• [TASK DIRECTIONS]: Find the word "help" in the data, then copy each line where it is found.

[Opening SUPPLIED INFORMATION section]

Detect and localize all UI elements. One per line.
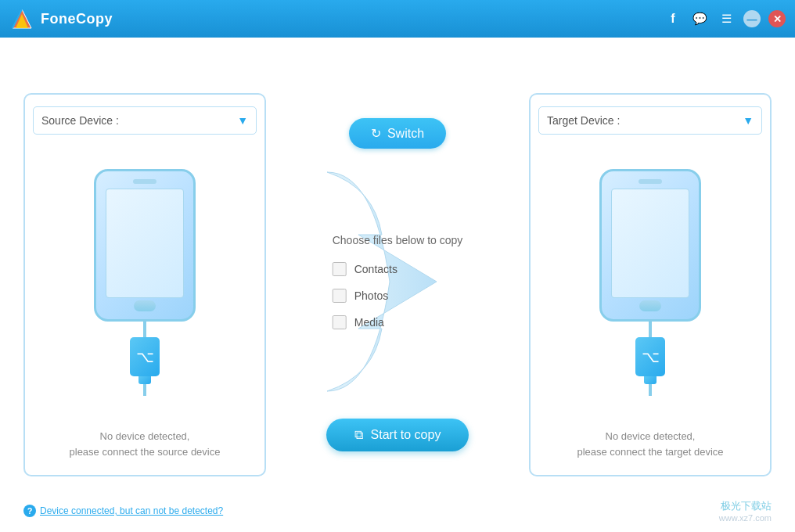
target-dropdown-arrow: ▼ (743, 114, 754, 127)
menu-icon[interactable]: ☰ (717, 12, 736, 26)
target-device-status: No device detected, please connect the t… (577, 429, 723, 459)
source-usb-cable-bottom (143, 384, 146, 396)
photos-checkbox[interactable] (333, 289, 347, 303)
choose-files-label: Choose files below to copy (333, 234, 463, 246)
photos-label: Photos (354, 289, 389, 302)
media-option[interactable]: Media (333, 315, 463, 329)
source-usb-plug (138, 376, 151, 384)
source-usb-cable-top (143, 322, 146, 337)
middle-section: ↻ Switch Choose files below to copy (266, 93, 529, 476)
switch-label: Switch (387, 127, 424, 141)
target-usb-connector: ⌥ (635, 322, 665, 396)
copy-icon: ⧉ (354, 428, 363, 442)
source-usb-connector: ⌥ (130, 322, 160, 396)
target-phone-area: ⌥ (599, 142, 701, 422)
media-label: Media (354, 316, 384, 329)
switch-button[interactable]: ↻ Switch (349, 118, 446, 149)
watermark-line2: www.xz7.com (719, 513, 772, 523)
chat-icon[interactable]: 💬 (690, 12, 709, 26)
target-phone-screen (611, 189, 689, 298)
watermark-line1: 极光下载站 (719, 499, 772, 513)
contacts-label: Contacts (354, 263, 398, 275)
source-usb-symbol: ⌥ (136, 349, 154, 365)
target-usb-cable-top (649, 322, 652, 337)
app-logo (9, 6, 34, 31)
target-device-panel: Target Device : ▼ ⌥ No device detected, … (529, 93, 772, 476)
source-device-dropdown[interactable]: Source Device : ▼ (33, 106, 257, 135)
target-phone-body (599, 169, 701, 322)
facebook-icon[interactable]: f (664, 12, 682, 26)
source-dropdown-arrow: ▼ (237, 114, 248, 127)
source-device-panel: Source Device : ▼ ⌥ No device detected, … (23, 93, 266, 476)
target-usb-body: ⌥ (635, 337, 665, 376)
source-usb-body: ⌥ (130, 337, 160, 376)
switch-icon: ↻ (371, 126, 381, 141)
target-phone-button (639, 300, 661, 311)
titlebar: FoneCopy f 💬 ☰ — ✕ (0, 0, 795, 38)
source-phone-body (94, 169, 196, 322)
source-phone-area: ⌥ (94, 142, 196, 422)
close-button[interactable]: ✕ (768, 10, 786, 27)
target-usb-cable-bottom (649, 384, 652, 396)
file-options: Choose files below to copy Contacts Phot… (333, 234, 463, 329)
source-phone-screen (106, 189, 184, 298)
help-icon: ? (23, 505, 36, 517)
help-link[interactable]: ? Device connected, but can not be detec… (23, 505, 223, 517)
target-usb-plug (644, 376, 657, 384)
target-usb-symbol: ⌥ (642, 349, 660, 365)
target-device-dropdown[interactable]: Target Device : ▼ (538, 106, 762, 135)
minimize-button[interactable]: — (743, 10, 761, 27)
copy-label: Start to copy (371, 428, 441, 442)
help-text[interactable]: Device connected, but can not be detecte… (40, 505, 223, 516)
app-title: FoneCopy (41, 11, 113, 27)
watermark: 极光下载站 www.xz7.com (719, 499, 772, 523)
source-device-status: No device detected, please connect the s… (70, 429, 221, 459)
source-phone-speaker (133, 179, 156, 184)
contacts-checkbox[interactable] (333, 262, 347, 276)
photos-option[interactable]: Photos (333, 289, 463, 303)
contacts-option[interactable]: Contacts (333, 262, 463, 276)
source-dropdown-label: Source Device : (41, 114, 119, 127)
media-checkbox[interactable] (333, 315, 347, 329)
bottom-bar: ? Device connected, but can not be detec… (23, 499, 772, 523)
main-content: Source Device : ▼ ⌥ No device detected, … (0, 38, 795, 532)
start-copy-button[interactable]: ⧉ Start to copy (326, 419, 469, 451)
titlebar-controls: f 💬 ☰ — ✕ (664, 10, 786, 27)
target-phone-speaker (639, 179, 662, 184)
arrow-container: Choose files below to copy Contacts Phot… (311, 156, 484, 407)
source-phone-button (134, 300, 156, 311)
target-dropdown-label: Target Device : (547, 114, 620, 127)
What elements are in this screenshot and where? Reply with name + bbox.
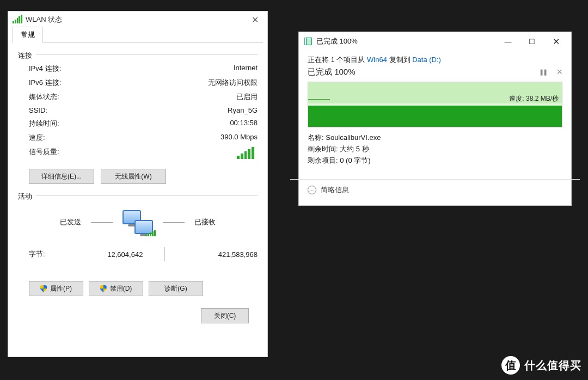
diagnose-button[interactable]: 诊断(G): [149, 281, 203, 296]
cancel-button[interactable]: ×: [556, 69, 562, 76]
ipv6-value: 无网络访问权限: [208, 78, 258, 88]
ipv4-label: IPv4 连接: [29, 64, 61, 73]
remaining-items-label: 剩余项目:: [308, 156, 340, 164]
network-activity-icon: [122, 210, 153, 234]
wireless-properties-button[interactable]: 无线属性(W): [101, 169, 166, 184]
activity-group-label: 活动: [18, 192, 32, 201]
tab-strip: 常规: [13, 28, 263, 43]
signal-quality-label: 信号质量: [29, 147, 59, 159]
wlan-title-text: WLAN 状态: [26, 15, 62, 24]
ipv4-value: Internet: [234, 64, 258, 73]
bytes-received-value: 421,583,968: [187, 250, 258, 259]
watermark: 值 什么值得买: [501, 356, 581, 375]
media-state-value: 已启用: [236, 92, 258, 102]
source-link[interactable]: Win64: [367, 56, 387, 64]
destination-link[interactable]: Data (D:): [412, 56, 441, 64]
wlan-status-window: WLAN 状态 ✕ 常规 连接 IPv4 连接Internet IPv6 连接无…: [8, 11, 268, 357]
minimize-button[interactable]: —: [496, 33, 520, 50]
tab-general[interactable]: 常规: [13, 27, 43, 43]
received-label: 已接收: [194, 217, 216, 227]
watermark-badge: 值: [501, 356, 520, 375]
fewer-details-toggle[interactable]: ︿ 简略信息: [299, 180, 571, 200]
pause-button[interactable]: ❚❚: [539, 69, 547, 76]
remaining-time-value: 大约 5 秒: [340, 145, 369, 153]
speed-readout: 速度: 38.2 MB/秒: [509, 94, 559, 103]
divider: [36, 195, 258, 196]
shield-icon: [40, 285, 47, 292]
watermark-text: 什么值得买: [524, 358, 581, 373]
bytes-label: 字节:: [29, 249, 78, 259]
remaining-time-label: 剩余时间:: [308, 145, 340, 153]
wifi-signal-icon: [237, 147, 254, 159]
shield-icon: [100, 285, 107, 292]
remaining-items-value: 0 (0 字节): [340, 156, 370, 164]
divider: [91, 222, 113, 223]
chevron-up-icon: ︿: [308, 186, 316, 194]
close-icon[interactable]: ✕: [247, 15, 263, 25]
disable-button-label: 禁用(D): [110, 284, 132, 293]
file-copy-dialog: 已完成 100% — ☐ ✕ 正在将 1 个项目从 Win64 复制到 Data…: [298, 32, 572, 206]
speed-value: 390.0 Mbps: [220, 133, 258, 143]
ssid-label: SSID: [29, 106, 47, 114]
wifi-signal-icon: [13, 16, 22, 23]
filename-value: SoulcaliburVI.exe: [326, 133, 381, 142]
divider: [163, 222, 185, 223]
ssid-value: Ryan_5G: [228, 106, 258, 114]
fewer-details-label: 简略信息: [321, 185, 349, 195]
copy-headline: 已完成 100%: [308, 67, 356, 77]
close-button[interactable]: ✕: [544, 33, 568, 50]
media-state-label: 媒体状态: [29, 92, 59, 102]
wlan-titlebar[interactable]: WLAN 状态 ✕: [8, 11, 267, 28]
throughput-graph: 速度: 38.2 MB/秒: [308, 82, 562, 127]
file-copy-icon: [304, 38, 312, 45]
properties-button-label: 属性(P): [50, 284, 72, 293]
close-button[interactable]: 关闭(C): [201, 308, 249, 323]
duration-label: 持续时间: [29, 119, 59, 128]
copy-description-line: 正在将 1 个项目从 Win64 复制到 Data (D:): [308, 55, 562, 65]
details-button[interactable]: 详细信息(E)...: [29, 169, 94, 184]
properties-button[interactable]: 属性(P): [29, 281, 83, 296]
disable-button[interactable]: 禁用(D): [89, 281, 143, 296]
sent-label: 已发送: [60, 217, 81, 227]
divider: [164, 247, 165, 261]
connection-group-label: 连接: [18, 51, 32, 60]
filename-label: 名称:: [308, 133, 326, 142]
duration-value: 00:13:58: [230, 119, 258, 128]
ipv6-label: IPv6 连接: [29, 78, 61, 88]
bytes-sent-value: 12,604,642: [78, 250, 143, 259]
copy-title-text: 已完成 100%: [316, 36, 358, 46]
copy-titlebar[interactable]: 已完成 100% — ☐ ✕: [299, 32, 571, 51]
divider: [36, 54, 258, 55]
speed-label: 速度: [29, 133, 45, 143]
maximize-button[interactable]: ☐: [520, 33, 544, 50]
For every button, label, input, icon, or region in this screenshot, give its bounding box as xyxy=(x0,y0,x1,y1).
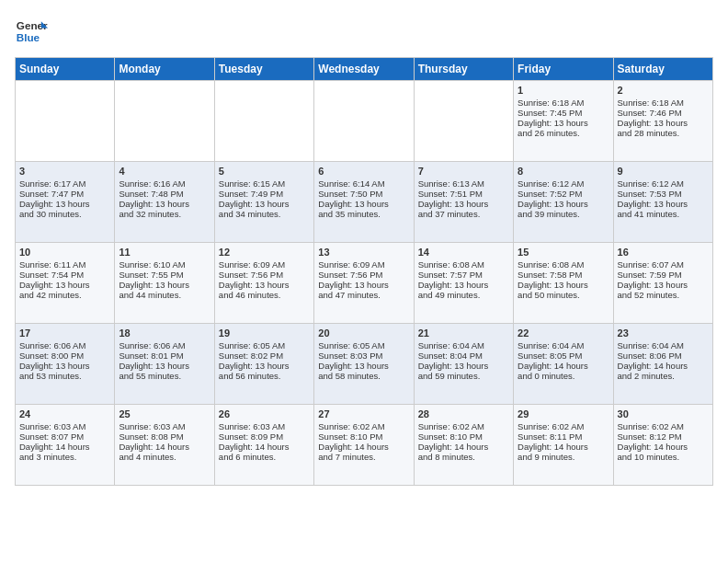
cell-text: and 7 minutes. xyxy=(318,452,409,462)
cell-text: Sunset: 8:05 PM xyxy=(518,350,609,361)
cell-text: Sunset: 8:04 PM xyxy=(418,350,509,361)
calendar-cell xyxy=(214,81,313,162)
weekday-header-saturday: Saturday xyxy=(613,58,712,81)
logo: General Blue xyxy=(15,15,48,48)
cell-text: Daylight: 14 hours xyxy=(318,442,409,452)
cell-text: Sunrise: 6:02 AM xyxy=(518,421,609,431)
calendar-cell: 14Sunrise: 6:08 AMSunset: 7:57 PMDayligh… xyxy=(414,243,513,324)
cell-text: Daylight: 13 hours xyxy=(19,280,110,290)
cell-text: Sunset: 7:56 PM xyxy=(318,270,409,280)
cell-text: and 53 minutes. xyxy=(19,371,110,381)
cell-text: Sunset: 7:50 PM xyxy=(318,189,409,199)
cell-text: Sunset: 7:48 PM xyxy=(119,189,210,199)
calendar-cell xyxy=(314,81,414,162)
weekday-header-thursday: Thursday xyxy=(414,58,513,81)
cell-text: Sunrise: 6:08 AM xyxy=(518,259,609,270)
calendar-cell: 5Sunrise: 6:15 AMSunset: 7:49 PMDaylight… xyxy=(214,162,313,243)
calendar-cell: 26Sunrise: 6:03 AMSunset: 8:09 PMDayligh… xyxy=(214,405,313,486)
cell-text: Daylight: 13 hours xyxy=(19,199,110,209)
cell-text: Sunset: 8:01 PM xyxy=(119,350,210,361)
svg-text:Blue: Blue xyxy=(17,31,40,43)
calendar-cell: 13Sunrise: 6:09 AMSunset: 7:56 PMDayligh… xyxy=(314,243,414,324)
cell-text: Sunset: 8:09 PM xyxy=(219,431,310,442)
cell-text: Sunset: 7:58 PM xyxy=(518,270,609,280)
cell-text: Sunset: 7:52 PM xyxy=(518,189,609,199)
calendar-cell: 8Sunrise: 6:12 AMSunset: 7:52 PMDaylight… xyxy=(514,162,613,243)
day-number: 6 xyxy=(318,166,409,177)
cell-text: Sunset: 7:49 PM xyxy=(219,189,310,199)
cell-text: and 50 minutes. xyxy=(518,290,609,300)
cell-text: Sunrise: 6:02 AM xyxy=(318,421,409,431)
calendar-cell xyxy=(414,81,513,162)
cell-text: Sunrise: 6:13 AM xyxy=(418,178,509,189)
calendar-cell: 29Sunrise: 6:02 AMSunset: 8:11 PMDayligh… xyxy=(514,405,613,486)
cell-text: Sunrise: 6:05 AM xyxy=(318,340,409,350)
cell-text: Sunrise: 6:05 AM xyxy=(219,340,310,350)
cell-text: Sunrise: 6:02 AM xyxy=(418,421,509,431)
cell-text: Sunrise: 6:03 AM xyxy=(219,421,310,431)
logo-icon: General Blue xyxy=(15,15,48,48)
cell-text: Sunset: 8:03 PM xyxy=(318,350,409,361)
page-header: General Blue xyxy=(15,15,713,48)
cell-text: and 49 minutes. xyxy=(418,290,509,300)
calendar-cell: 20Sunrise: 6:05 AMSunset: 8:03 PMDayligh… xyxy=(314,324,414,405)
cell-text: and 39 minutes. xyxy=(518,209,609,219)
day-number: 1 xyxy=(518,85,609,96)
cell-text: Sunset: 8:00 PM xyxy=(19,350,110,361)
cell-text: Sunrise: 6:03 AM xyxy=(19,421,110,431)
calendar-cell: 4Sunrise: 6:16 AMSunset: 7:48 PMDaylight… xyxy=(115,162,214,243)
cell-text: Daylight: 13 hours xyxy=(418,361,509,371)
cell-text: Sunset: 7:46 PM xyxy=(618,108,709,118)
calendar-cell xyxy=(115,81,214,162)
cell-text: and 37 minutes. xyxy=(418,209,509,219)
day-number: 16 xyxy=(618,247,709,258)
calendar-cell: 16Sunrise: 6:07 AMSunset: 7:59 PMDayligh… xyxy=(613,243,712,324)
calendar-cell: 17Sunrise: 6:06 AMSunset: 8:00 PMDayligh… xyxy=(16,324,115,405)
day-number: 9 xyxy=(618,166,709,177)
day-number: 24 xyxy=(19,408,110,419)
day-number: 20 xyxy=(318,327,409,339)
calendar-cell: 2Sunrise: 6:18 AMSunset: 7:46 PMDaylight… xyxy=(613,81,712,162)
calendar-cell: 21Sunrise: 6:04 AMSunset: 8:04 PMDayligh… xyxy=(414,324,513,405)
calendar-cell: 3Sunrise: 6:17 AMSunset: 7:47 PMDaylight… xyxy=(16,162,115,243)
cell-text: Sunrise: 6:06 AM xyxy=(19,340,110,350)
day-number: 19 xyxy=(219,327,310,339)
cell-text: Daylight: 13 hours xyxy=(418,280,509,290)
cell-text: Daylight: 14 hours xyxy=(618,361,709,371)
cell-text: Daylight: 13 hours xyxy=(119,199,210,209)
day-number: 7 xyxy=(418,166,509,177)
cell-text: Sunrise: 6:08 AM xyxy=(418,259,509,270)
day-number: 22 xyxy=(518,327,609,339)
cell-text: Daylight: 13 hours xyxy=(618,280,709,290)
cell-text: and 55 minutes. xyxy=(119,371,210,381)
calendar-cell: 11Sunrise: 6:10 AMSunset: 7:55 PMDayligh… xyxy=(115,243,214,324)
cell-text: Sunrise: 6:06 AM xyxy=(119,340,210,350)
calendar-cell: 23Sunrise: 6:04 AMSunset: 8:06 PMDayligh… xyxy=(613,324,712,405)
cell-text: Sunrise: 6:04 AM xyxy=(418,340,509,350)
cell-text: Sunrise: 6:09 AM xyxy=(318,259,409,270)
cell-text: Sunrise: 6:16 AM xyxy=(119,178,210,189)
cell-text: Daylight: 13 hours xyxy=(418,199,509,209)
calendar-cell: 7Sunrise: 6:13 AMSunset: 7:51 PMDaylight… xyxy=(414,162,513,243)
day-number: 21 xyxy=(418,327,509,339)
calendar-table: SundayMondayTuesdayWednesdayThursdayFrid… xyxy=(15,57,713,486)
cell-text: Daylight: 14 hours xyxy=(618,442,709,452)
cell-text: Sunrise: 6:11 AM xyxy=(19,259,110,270)
cell-text: Daylight: 13 hours xyxy=(119,361,210,371)
calendar-cell: 15Sunrise: 6:08 AMSunset: 7:58 PMDayligh… xyxy=(514,243,613,324)
cell-text: Daylight: 14 hours xyxy=(219,442,310,452)
calendar-cell: 19Sunrise: 6:05 AMSunset: 8:02 PMDayligh… xyxy=(214,324,313,405)
cell-text: and 4 minutes. xyxy=(119,452,210,462)
cell-text: Sunset: 8:07 PM xyxy=(19,431,110,442)
cell-text: and 35 minutes. xyxy=(318,209,409,219)
cell-text: and 59 minutes. xyxy=(418,371,509,381)
cell-text: and 46 minutes. xyxy=(219,290,310,300)
calendar-cell: 9Sunrise: 6:12 AMSunset: 7:53 PMDaylight… xyxy=(613,162,712,243)
cell-text: and 6 minutes. xyxy=(219,452,310,462)
cell-text: Sunset: 7:53 PM xyxy=(618,189,709,199)
cell-text: Daylight: 14 hours xyxy=(19,442,110,452)
cell-text: Sunset: 8:10 PM xyxy=(318,431,409,442)
cell-text: and 0 minutes. xyxy=(518,371,609,381)
day-number: 29 xyxy=(518,408,609,419)
cell-text: Sunset: 7:57 PM xyxy=(418,270,509,280)
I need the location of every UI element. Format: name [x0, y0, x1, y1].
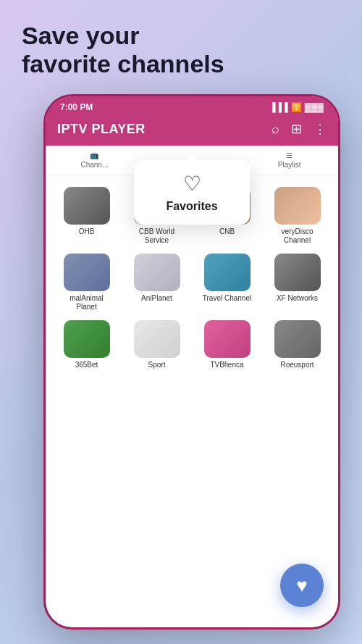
- phone-device: 7:00 PM ▐▐▐ 🛜 ▓▓▓ IPTV PLAYER ⌕ ⊞ ⋮: [43, 94, 340, 630]
- channel-name-animal: malAnimal Planet: [62, 294, 112, 311]
- channel-thumb-ohb: [64, 187, 110, 225]
- channel-name-tvb: TVBfienca: [210, 361, 243, 369]
- favorites-popup: ♡ Favorites: [134, 160, 250, 225]
- channel-thumb-animal: [64, 254, 110, 291]
- status-time: 7:00 PM: [60, 102, 93, 112]
- channel-item-365[interactable]: 365Bet: [54, 320, 119, 369]
- status-bar: 7:00 PM ▐▐▐ 🛜 ▓▓▓: [46, 96, 338, 115]
- channel-thumb-xf: [274, 254, 321, 291]
- tab-playlist[interactable]: ☰ Playlist: [240, 146, 338, 175]
- search-icon[interactable]: ⌕: [272, 122, 279, 137]
- playlist-icon: ☰: [286, 151, 292, 159]
- channel-name-sport: Sport: [148, 361, 166, 369]
- channel-item-animal[interactable]: malAnimal Planet: [54, 254, 119, 311]
- channel-item-xf[interactable]: XF Networks: [265, 254, 329, 311]
- channel-name-ani: AniPlanet: [141, 294, 172, 303]
- page-header: Save yourfavorite channels: [22, 22, 340, 78]
- channel-thumb-ani: [134, 254, 180, 291]
- battery-icon: ▓▓▓: [305, 102, 324, 112]
- fab-heart-icon: ♥: [296, 574, 307, 597]
- channel-name-365: 365Bet: [75, 361, 98, 369]
- channel-item-tvb[interactable]: TVBfienca: [195, 320, 259, 369]
- signal-icon: ▐▐▐: [269, 102, 288, 112]
- grid-icon[interactable]: ⊞: [291, 121, 302, 137]
- channel-thumb-roeu: [274, 320, 321, 358]
- channel-thumb-sport: [134, 320, 180, 358]
- channel-item-ani[interactable]: AniPlanet: [125, 254, 189, 311]
- tv-icon: 📺: [90, 151, 98, 159]
- status-icons: ▐▐▐ 🛜 ▓▓▓: [269, 102, 324, 112]
- channel-name-roeu: Roeusport: [280, 361, 313, 369]
- favorites-popup-label: Favorites: [166, 200, 217, 213]
- phone-content: OHB CBB World Service CNB veryDisco Chan…: [46, 175, 338, 627]
- channel-name-ohb: OHB: [79, 227, 95, 236]
- channel-thumb-365: [64, 320, 110, 358]
- channel-item-sport[interactable]: Sport: [125, 320, 189, 369]
- channel-item-vdisco[interactable]: veryDisco Channel: [265, 187, 329, 245]
- app-header: IPTV PLAYER ⌕ ⊞ ⋮: [46, 115, 338, 146]
- channel-name-cnb: CNB: [219, 227, 235, 236]
- heart-outline-icon: ♡: [183, 172, 201, 196]
- channel-thumb-tvb: [204, 320, 251, 358]
- wifi-icon: 🛜: [291, 102, 302, 112]
- channel-item-roeu[interactable]: Roeusport: [265, 320, 329, 369]
- tab-playlist-label: Playlist: [278, 161, 301, 169]
- tab-channels-label: Chann...: [80, 161, 108, 169]
- phone-screen: 7:00 PM ▐▐▐ 🛜 ▓▓▓ IPTV PLAYER ⌕ ⊞ ⋮: [46, 96, 338, 627]
- channel-name-travel: Travel Channel: [203, 294, 251, 303]
- header-icons: ⌕ ⊞ ⋮: [272, 121, 327, 137]
- channel-item-ohb[interactable]: OHB: [54, 187, 119, 245]
- channel-name-vdisco: veryDisco Channel: [272, 227, 323, 245]
- channel-name-xf: XF Networks: [277, 294, 318, 303]
- page-title: Save yourfavorite channels: [22, 22, 340, 78]
- tab-channels[interactable]: 📺 Chann...: [46, 146, 143, 175]
- channel-thumb-travel: [204, 254, 251, 291]
- fab-favorites[interactable]: ♥: [280, 564, 324, 607]
- channel-name-cbb: CBB World Service: [132, 227, 182, 245]
- more-icon[interactable]: ⋮: [313, 121, 327, 137]
- app-title: IPTV PLAYER: [57, 122, 146, 137]
- channel-item-travel[interactable]: Travel Channel: [195, 254, 259, 311]
- channel-thumb-vdisco: [274, 187, 321, 225]
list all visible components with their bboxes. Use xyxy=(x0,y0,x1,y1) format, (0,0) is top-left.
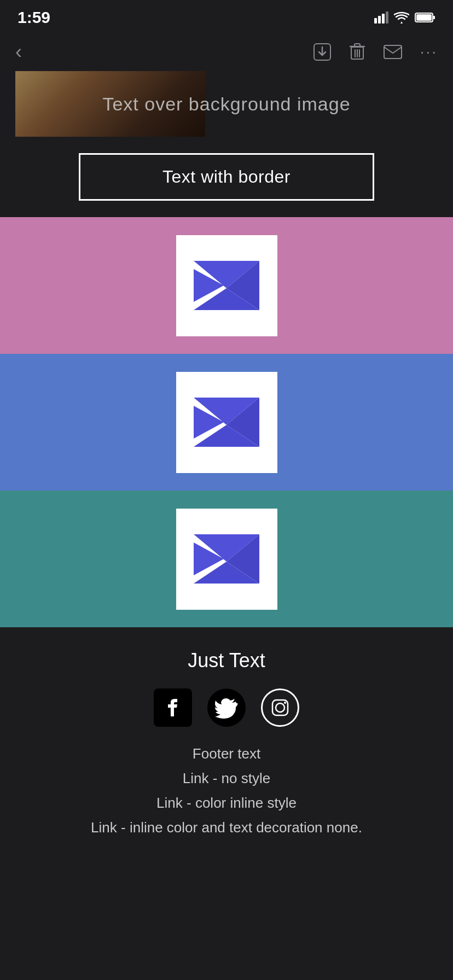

[Closing SUPPLIED INFORMATION section]

• [RESULT FOR THIS EXERCISE]:
help-icon: ? (23, 505, 36, 517)
help-link[interactable]: ? Device connected, but can not be detec… (23, 505, 223, 517)
help-text[interactable]: Device connected, but can not be detecte… (40, 505, 223, 516)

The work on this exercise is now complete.